Dalle basi siciliane (da Sigonella, da Trapani) sono partite migliaia di missioni aeree di bombardamento verso le coste libiche.

Questo nuovo ruolo, che ha richiesto l’insediamento a Niscemi del progetto MUOS, non farà che aggravare, desertificare la realtà civile e culturale di questa nostra Isola infelice, taglieggiata dalla mafia, mal governata da un ceto dominante imbelle e clientelare, sottoposta a una pesante condizione di “servitù militari”.

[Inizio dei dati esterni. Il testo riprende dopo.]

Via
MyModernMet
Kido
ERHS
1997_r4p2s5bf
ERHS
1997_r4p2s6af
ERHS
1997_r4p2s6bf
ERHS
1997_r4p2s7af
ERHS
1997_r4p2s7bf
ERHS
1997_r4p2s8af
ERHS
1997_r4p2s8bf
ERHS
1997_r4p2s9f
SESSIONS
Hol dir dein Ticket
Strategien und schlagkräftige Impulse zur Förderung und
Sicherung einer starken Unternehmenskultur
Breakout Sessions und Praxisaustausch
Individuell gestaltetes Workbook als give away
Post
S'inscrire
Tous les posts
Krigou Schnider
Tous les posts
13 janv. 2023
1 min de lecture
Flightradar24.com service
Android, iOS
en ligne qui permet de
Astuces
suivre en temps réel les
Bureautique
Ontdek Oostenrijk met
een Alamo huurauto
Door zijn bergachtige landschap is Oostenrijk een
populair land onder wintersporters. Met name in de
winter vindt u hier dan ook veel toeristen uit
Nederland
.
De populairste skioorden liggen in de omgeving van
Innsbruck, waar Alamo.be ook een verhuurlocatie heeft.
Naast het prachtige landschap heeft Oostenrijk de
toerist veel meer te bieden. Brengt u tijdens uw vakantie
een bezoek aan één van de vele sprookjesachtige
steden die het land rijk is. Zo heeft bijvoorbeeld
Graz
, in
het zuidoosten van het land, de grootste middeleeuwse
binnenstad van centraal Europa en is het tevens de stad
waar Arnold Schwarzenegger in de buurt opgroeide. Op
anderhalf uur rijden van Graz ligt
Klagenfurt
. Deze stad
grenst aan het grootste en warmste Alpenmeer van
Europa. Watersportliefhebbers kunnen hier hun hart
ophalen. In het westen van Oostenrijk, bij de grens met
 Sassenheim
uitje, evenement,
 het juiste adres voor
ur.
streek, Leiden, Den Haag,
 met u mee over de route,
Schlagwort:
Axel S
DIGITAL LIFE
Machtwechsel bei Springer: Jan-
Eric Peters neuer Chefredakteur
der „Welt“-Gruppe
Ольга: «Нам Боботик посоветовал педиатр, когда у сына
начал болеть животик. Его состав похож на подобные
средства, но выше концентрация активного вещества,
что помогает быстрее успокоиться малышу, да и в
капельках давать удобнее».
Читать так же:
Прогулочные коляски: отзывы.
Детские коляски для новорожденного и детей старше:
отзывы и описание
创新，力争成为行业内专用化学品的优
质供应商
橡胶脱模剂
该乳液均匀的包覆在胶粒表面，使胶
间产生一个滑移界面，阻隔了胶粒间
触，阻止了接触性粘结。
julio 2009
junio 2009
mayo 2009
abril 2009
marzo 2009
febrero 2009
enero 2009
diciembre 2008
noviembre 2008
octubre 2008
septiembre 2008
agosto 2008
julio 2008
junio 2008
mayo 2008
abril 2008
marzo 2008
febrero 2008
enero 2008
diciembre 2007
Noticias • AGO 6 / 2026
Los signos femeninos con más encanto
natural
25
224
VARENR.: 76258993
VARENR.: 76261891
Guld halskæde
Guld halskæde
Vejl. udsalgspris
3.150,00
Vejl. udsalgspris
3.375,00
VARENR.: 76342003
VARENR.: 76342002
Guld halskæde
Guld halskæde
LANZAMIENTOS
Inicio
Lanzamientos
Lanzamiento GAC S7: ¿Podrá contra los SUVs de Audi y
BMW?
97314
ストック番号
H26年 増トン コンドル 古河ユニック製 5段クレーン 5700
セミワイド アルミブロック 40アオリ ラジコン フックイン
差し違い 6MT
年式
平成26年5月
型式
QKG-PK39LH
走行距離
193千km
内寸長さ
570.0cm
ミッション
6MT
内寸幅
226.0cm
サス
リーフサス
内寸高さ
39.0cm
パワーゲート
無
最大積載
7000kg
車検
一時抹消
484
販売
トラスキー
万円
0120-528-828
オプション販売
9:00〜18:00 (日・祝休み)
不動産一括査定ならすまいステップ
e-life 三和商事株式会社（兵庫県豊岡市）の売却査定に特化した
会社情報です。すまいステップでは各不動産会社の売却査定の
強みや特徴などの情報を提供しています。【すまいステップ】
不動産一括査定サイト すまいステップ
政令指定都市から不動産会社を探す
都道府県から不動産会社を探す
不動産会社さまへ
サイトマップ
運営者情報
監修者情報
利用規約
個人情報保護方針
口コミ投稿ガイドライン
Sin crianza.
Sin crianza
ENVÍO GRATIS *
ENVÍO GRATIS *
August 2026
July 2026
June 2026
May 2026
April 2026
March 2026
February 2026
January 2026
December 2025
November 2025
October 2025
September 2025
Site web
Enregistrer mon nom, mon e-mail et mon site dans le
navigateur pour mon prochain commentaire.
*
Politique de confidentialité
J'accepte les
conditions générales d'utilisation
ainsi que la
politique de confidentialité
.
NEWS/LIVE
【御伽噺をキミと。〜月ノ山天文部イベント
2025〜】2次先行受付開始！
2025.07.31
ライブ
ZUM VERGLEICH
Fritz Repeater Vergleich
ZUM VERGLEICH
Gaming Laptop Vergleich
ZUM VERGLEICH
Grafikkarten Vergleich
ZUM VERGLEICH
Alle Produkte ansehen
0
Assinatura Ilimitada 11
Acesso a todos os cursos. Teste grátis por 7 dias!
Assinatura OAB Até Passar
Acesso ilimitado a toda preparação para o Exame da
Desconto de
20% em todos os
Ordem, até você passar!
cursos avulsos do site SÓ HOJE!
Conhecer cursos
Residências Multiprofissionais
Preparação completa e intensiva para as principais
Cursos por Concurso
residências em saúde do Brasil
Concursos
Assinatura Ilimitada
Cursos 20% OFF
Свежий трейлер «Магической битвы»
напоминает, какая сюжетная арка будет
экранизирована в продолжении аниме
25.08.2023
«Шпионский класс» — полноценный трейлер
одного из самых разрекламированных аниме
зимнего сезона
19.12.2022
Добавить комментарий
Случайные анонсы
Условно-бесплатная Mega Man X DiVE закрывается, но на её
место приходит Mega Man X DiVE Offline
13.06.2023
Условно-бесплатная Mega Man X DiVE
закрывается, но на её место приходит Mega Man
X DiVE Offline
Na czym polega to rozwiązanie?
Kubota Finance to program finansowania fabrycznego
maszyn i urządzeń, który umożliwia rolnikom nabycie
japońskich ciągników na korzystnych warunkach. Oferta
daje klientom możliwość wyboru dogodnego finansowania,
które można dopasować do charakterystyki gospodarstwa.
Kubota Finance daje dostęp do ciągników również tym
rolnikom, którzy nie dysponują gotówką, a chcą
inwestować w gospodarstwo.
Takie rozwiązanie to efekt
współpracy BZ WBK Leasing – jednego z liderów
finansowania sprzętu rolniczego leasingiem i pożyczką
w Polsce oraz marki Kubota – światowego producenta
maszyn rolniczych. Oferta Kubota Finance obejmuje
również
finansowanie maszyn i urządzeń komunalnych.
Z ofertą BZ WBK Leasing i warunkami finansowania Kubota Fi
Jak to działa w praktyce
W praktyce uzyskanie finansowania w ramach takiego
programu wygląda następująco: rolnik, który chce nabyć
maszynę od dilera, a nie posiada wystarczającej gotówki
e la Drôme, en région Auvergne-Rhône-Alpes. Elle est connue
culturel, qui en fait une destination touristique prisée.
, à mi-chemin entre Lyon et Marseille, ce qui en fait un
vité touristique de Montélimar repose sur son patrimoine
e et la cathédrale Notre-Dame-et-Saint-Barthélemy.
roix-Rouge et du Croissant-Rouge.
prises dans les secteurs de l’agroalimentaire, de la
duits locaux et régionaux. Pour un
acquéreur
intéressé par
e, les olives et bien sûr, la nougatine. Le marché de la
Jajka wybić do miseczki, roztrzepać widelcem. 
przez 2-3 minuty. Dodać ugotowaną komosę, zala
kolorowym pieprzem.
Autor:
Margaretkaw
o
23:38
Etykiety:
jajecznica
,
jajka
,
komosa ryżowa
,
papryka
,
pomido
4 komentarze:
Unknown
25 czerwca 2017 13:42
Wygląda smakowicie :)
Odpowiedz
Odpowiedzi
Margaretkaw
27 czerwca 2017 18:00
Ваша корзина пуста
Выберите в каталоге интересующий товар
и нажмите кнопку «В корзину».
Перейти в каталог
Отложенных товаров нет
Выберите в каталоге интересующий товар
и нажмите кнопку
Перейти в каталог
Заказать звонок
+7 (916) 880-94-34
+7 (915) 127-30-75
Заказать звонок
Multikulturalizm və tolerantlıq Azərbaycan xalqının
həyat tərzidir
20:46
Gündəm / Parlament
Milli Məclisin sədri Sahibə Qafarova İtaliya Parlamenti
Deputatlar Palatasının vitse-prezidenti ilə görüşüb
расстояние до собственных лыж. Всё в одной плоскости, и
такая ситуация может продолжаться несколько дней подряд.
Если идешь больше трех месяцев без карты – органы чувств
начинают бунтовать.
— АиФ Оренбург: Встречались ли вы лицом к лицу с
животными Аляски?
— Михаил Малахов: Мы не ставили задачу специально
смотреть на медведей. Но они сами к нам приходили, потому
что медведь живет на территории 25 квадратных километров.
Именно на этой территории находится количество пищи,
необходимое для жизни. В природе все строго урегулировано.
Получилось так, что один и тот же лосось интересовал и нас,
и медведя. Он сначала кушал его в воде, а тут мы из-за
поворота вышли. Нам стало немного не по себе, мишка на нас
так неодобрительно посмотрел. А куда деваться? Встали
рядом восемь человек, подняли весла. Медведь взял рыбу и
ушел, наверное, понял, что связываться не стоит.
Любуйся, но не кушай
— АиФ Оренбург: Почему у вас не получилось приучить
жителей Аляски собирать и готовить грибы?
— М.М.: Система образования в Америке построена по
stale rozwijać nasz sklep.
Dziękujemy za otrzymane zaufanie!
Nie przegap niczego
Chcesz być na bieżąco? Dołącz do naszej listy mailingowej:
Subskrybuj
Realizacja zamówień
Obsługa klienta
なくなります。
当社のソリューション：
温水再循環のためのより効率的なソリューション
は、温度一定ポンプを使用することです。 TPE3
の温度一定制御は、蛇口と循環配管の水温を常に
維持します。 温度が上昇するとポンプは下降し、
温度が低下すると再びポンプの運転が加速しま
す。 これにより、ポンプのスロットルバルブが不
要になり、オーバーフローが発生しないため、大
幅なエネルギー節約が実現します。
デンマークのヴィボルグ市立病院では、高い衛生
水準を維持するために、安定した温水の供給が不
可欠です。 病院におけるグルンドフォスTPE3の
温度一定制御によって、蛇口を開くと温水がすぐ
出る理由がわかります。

Che l’area del Mediterraneo sia il punto focale dove si gioca e si giocherà il futuro della specie umana non è solo un’ipotesi ma una realtà sotto gli occhi di tutti. Sigonella, Muos, Augusta e altre installazioni militari USA più o meno conosciute avranno un peso su eventuali “nuovi” accordi internazionali che potrebbero determinare scenari inediti? Forse potranno contribuire nelle decisioni di Trump le enormi spese che gli USA sostengono per mantenere gli esistenti apparati di guerra in Europa. Allora vale quanto da noi sostenuto in tante e tanti occasioni. E per quanto riguarda il nostro territorio “isolano” sicuramente figureranno da qualche parte nei resoconti del Congresso degli Stati Uniti, i dati sui costi della permanenza stabile delle forze militari USA in Sicilia. Questi “dati” noi non li abbiamo, né alla fine ci interessano più di tanto: non siamo contabili e questo “tipo” di contabilità, cioè le “spese” di mantenimento dei militari USA all’estero, ora interesseranno sicuramente il neo presidente Donald Trump. Si tratta sicuramente di cifre rilevanti, molto rilevanti, e sicuramente Trump avrà modo di vagliare attentamente l’utilità del proseguimento di questo pesante esborso continuo di milioni e milioni (forse miliardi) di dollari in un momento in cui la crisi economica mette in difficoltà tutti, America compresa.

Il pacifista/Premio/Nobel/Barack/Obama nel corso dei suoi nove anni di Presidenza del Grande Paese non ha ritenuto opportuno calmierare le spese, anzi per quanto attiene la Sicilia le ha aumentate, potenziando l’apparato bellico nell’Isola con l’invio (permanenza in forma stabile) dei droni Global Hawks e Predator a Sigonella, con la costruzione della pericolosa stazione satellitare del MUOS di Niscemi e con la realizzazione di strutture “segrete” (depositi di munizioni e armi, impianti missilistici?) in diversi punti strategici del territorio. Gli esperti militari che Trump avrà nel suo staff dovranno valutare attentamente lo stato delle cose e decidere in merito in base allo scenario internazionale che il neo Presidente si porrà davanti, anche in riferimento agli impegni che dovrà assumere per l’immediato futuro nei confronti dei cosiddetti “alleati tradizionali” e dei rapporti nuovi con altre Potenze che dovrà instaurare. Un problema primario al quale dovrà dare risposte concrete.